Large datasets, or “Big Data”, used in research are commonly derived from administrative databases or registry-based systems. The primary goal of administrative databases is usually financial and infrastructurally targeted, and they are mainly maintained by institutional and third-party payer entities. Registries historically have been more specialty-driven initiatives, originated by physicians and researchers, and commonly represent voluntary not-for-profit efforts. The crucial governance of databases varies based on their stated purpose, and is structured and maintained by incorporated health systems, professional societies, governmental institutions, or, more recently, has also morphed into profit-oriented enterprises. In this era of evidence-based medicine, the availability of large datasets with capabilities to allow for epidemiologic research has revolutionized assessment of treatment impact by facilitating investigations into population health and outcomes, as well as allowing for improved risk-factor detection and big-picture trend analyses that were previously obscure [3-9]. Well-conceived large databases allow for enhanced retrospective research, with the benefit of analytical immediacy, as well as time- and cost-efficiency compared to traditional prospective and multicenter analyses.

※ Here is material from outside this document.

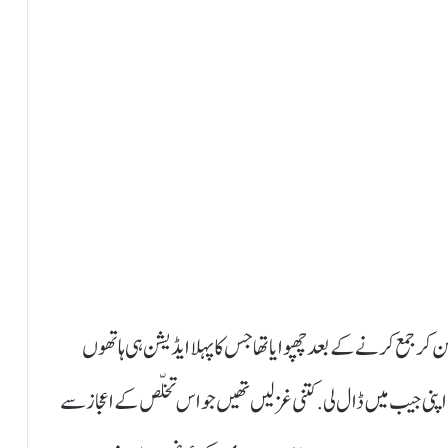
 کر جمع کرنے کے بعد چھپوایا تھا جس کا پہلا ایڈیشن ہی ہاتھوں
ی جیب میں ڈال لی. کتنی غزلیں تھیں جو اس تخلّص کے اعجاز سے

Inherent methodological limitations of scientific large-scale database usage include data reliability and validity, selection bias, incomplete data, and the application of normative categorizations while applying patient privacy statutes. Bias potential, in particular, is a very substantial threat to data validity, creating an onus on investigators to apply a realistic and transparent awareness of such influences [3,10,11]. The field of spine surgery can be considered one of the early adopters of database-derived research output, and has been described as the most frequent specialty utilizer [3]. The reasons for this may lie in the fact that the specialty of spine care, with its high clinical prevalence, remains mired in some controversy, perhaps due to its significant associated cost, high clinical prevalence, and questions pertaining to outcomes, and has, expectedly, become more frequently associated with large-scale data-gathering endeavors.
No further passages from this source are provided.